Before I talk about today, I have to make a correction about the spa at the Saracoglu Termal Hotel in Haymana.  Yesterday we reported that they told me that the spa closed at 8PM.  I think it was something else that closed at 8PM as the spa was open all night long.  I think that massages may have finished at 8PM.  Anyway, this worked out well for me as I was able to cure all my current ills, plus give my legs a nice treat by running down to the spa after dinner.  Nancy is not a “hot-tub” person so she hung back.  The water was pretty hot, very chemical smelling –still, I had a nice soak.  I also learned how to stop an elderly Turkish woman in her tracks.  It’s easy – just be in the lift wearing a bathrobe when the doors open.  Going to and from the spa, I had this happen.  Both times the woman took one step forward and did an immediate u-turn.  No way they were going ride a lift with a chicken legged, bald caucasian man.

Brekkie was good this morning.  We got more of the Turkish resort spa vibe.  Most of the people we saw last night were sitting at the same tables again this morning.  When we checked out, the manager acted surprised that we were only staying one day.  You get the feeling that many of the guests come here every year, stay the same length of time, in the same room, sit at the same table every meal and have the same spa treatments every day.  There was a parade of bathrobe-clad guests in and out the spa this morning.  We managed to commandeer the lift long enough get all of our bags down to the lobby without scaring any other older Turkish women.

I had thought that today’s ride would be downhill as Polatli is 450 meters lower in elevation than Haymana.  Unfortunately, our maps don’t have enough detail to give us the real story.  We ended up having 3 500 foot climbs and could really feel yesterday’s Ks in our legs.  The scenery was mostly rolling wheat fields.  Looks like the winter wheat that I used to see when I was in college in Idaho.  Nancy thought it looked like Pendleton.   It was only 42k so we made it to Polatli before noon.

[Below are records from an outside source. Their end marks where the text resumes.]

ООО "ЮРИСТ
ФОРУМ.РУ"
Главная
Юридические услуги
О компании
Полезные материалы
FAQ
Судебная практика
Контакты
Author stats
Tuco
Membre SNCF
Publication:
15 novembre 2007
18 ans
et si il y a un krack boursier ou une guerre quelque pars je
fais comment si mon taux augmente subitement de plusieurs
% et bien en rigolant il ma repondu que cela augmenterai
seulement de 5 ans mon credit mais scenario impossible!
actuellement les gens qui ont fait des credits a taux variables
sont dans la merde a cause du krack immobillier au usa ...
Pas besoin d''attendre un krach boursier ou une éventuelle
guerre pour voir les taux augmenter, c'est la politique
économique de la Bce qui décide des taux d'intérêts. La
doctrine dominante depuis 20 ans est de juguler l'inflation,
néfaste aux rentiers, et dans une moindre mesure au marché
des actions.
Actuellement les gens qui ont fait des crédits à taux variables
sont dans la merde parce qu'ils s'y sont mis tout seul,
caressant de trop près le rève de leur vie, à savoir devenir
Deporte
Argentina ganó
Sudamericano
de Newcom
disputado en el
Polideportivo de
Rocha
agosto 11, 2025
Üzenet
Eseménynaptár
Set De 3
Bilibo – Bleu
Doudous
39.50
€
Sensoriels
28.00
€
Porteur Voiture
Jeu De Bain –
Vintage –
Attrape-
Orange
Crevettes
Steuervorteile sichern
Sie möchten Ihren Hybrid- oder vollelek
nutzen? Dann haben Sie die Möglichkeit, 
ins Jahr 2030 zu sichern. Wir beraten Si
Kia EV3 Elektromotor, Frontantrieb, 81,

In town, we settled into a café for lunch.  It was my day to check out the hotels and rooms so Nancy was pretty relaxed.  We’ve been alternating who gets to make room inquiries and negotiate the rate.  We admitted to each other this morning that when it was not “my” day, relaxing was a lot easier.  I did a couple days in a row a while back when Nancy was tired so today I feigned a headache.  No dice, I had to hit the pavement.   Got a pretty good deal on the Gordion hotel right in the centre of town.  It has an ok room but perhaps the smallest bathroom we’ve seen on the trip.  It almost feels like a motor home bathroom.  Nancy has hit her head already forgetting to duck when entering.  I’m still head-bump free.  Best of all, however, tomorrow is my day off.

Once we settled in and showered, we decided to head across the street to check out what looked like a local market.  There was also a visible set of stairs leading to a monument that looked interesting but it appeared to be a few Ks from the hotel and we couldn’t be bothered with the walk.  The market turned out to quite fun anyway.  It wasn’t really a market, rather some sort of fair with lots of ladies in traditional outfits making and selling whatever they happened to specialize in.  And men hanging around drinking tea and not doing much else.

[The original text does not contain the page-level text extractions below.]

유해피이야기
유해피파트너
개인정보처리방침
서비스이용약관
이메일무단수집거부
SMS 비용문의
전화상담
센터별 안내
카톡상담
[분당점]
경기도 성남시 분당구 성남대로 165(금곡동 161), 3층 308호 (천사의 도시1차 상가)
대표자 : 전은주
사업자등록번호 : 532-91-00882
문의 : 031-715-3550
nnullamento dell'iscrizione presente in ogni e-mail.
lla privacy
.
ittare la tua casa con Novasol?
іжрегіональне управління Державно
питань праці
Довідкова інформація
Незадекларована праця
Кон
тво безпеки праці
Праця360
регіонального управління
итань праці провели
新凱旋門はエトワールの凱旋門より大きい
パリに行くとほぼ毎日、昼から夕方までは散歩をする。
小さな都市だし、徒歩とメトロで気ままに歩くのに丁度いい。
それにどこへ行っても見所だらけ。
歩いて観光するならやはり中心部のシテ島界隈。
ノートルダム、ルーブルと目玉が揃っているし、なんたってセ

There were not many folks who spoke English.  One guy came up to us and tried, informing us that we were at a “Turkish Fair”.  Quite funny as both of us thought, ok, that makes sense, as if we were in Sydney or Portland and all the local Turkish folks had gotten together.  Later, it kind of dawned on us that a “Turkish Fair” in a town in Turkey was a little silly.  We saw some signs and we think it may have been a fundraiser for something – we will never know.

We wandered from table to table trying just about everything that was on offer.  The bake goods table had too many things to try but we made a small dent trying.  We sampled a few things we’d not eaten previously, the best being a poppy seed cake, sort of baklava like and a real winner.  Next was the gozleme table where we tried a tasty cheese variety.  The final stop was the cig borek table where we tried our first freshly fried borak – it was too hot to eat – right from the fryer.  One of the “borek” ladies later brought us a couple of baklava for a treat, smiling widely when she slid the container over to us.

Sampling Turkish food is fun.  Doing it in Turkey, at a “Turkish Fair” where there are no other caucasians is double fun, but it can make quite a spectacle.  There is much pointing and giggling.  Of course I always have my camera at the ready and this adds yet another bit of fun.  Invariably, one of the ladies is a bit of a ham who wants her photo taken.  Some of the ladies are shy but all join in, quickly rolling down their sleeves and adjusting their headscarves so as not to expose too much skin.  Getting all of the ladies to smile at the same time is quite difficult.  In fact, even the most forward ones stop when I point the camera.  The key is to take a lot more photos than they think you are taking as they inevitably let their guard down.

We are now in the room looking at our Istanbul plan – it’s a bit hard to believe we will be there in just a few days.  It’s a big city and we are not too sure about trying the “roll into town and have look” technique.  We have a few days before we reach there but it’s a good short day task.  Tomorrow we are heading for Sivrahisar, or there abouts.  From what we can see, the only option there for sleeping is another “Teacher’s House”.  The real issue is we have to cover 160k in the next two days and Sivrahisar is only 60k.  We’d rather make it a bit further tomorrow so we may try out the “stop at a servo and set up the tent” option.  This seems to be pretty common, with both of the pairs of recent bicycle travelers using it.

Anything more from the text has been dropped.